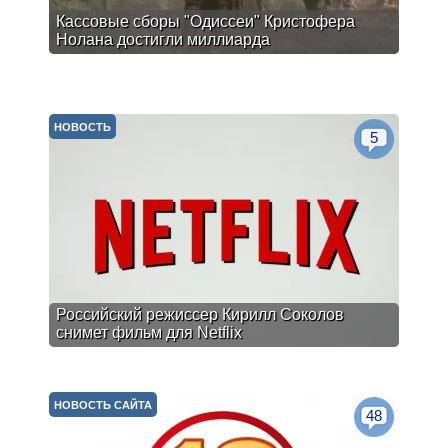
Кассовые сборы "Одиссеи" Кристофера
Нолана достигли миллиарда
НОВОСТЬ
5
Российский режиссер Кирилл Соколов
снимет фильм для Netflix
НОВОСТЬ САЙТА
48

...

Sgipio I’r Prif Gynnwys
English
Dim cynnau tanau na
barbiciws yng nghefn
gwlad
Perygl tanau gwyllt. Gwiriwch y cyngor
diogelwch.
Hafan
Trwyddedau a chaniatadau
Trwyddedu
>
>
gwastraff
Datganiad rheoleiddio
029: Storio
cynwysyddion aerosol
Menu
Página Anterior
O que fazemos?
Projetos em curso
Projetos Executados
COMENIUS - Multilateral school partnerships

• Exercise instructions: Using the data above, count the lines that include "Projetos" and write the number alone.

• Written answer: 2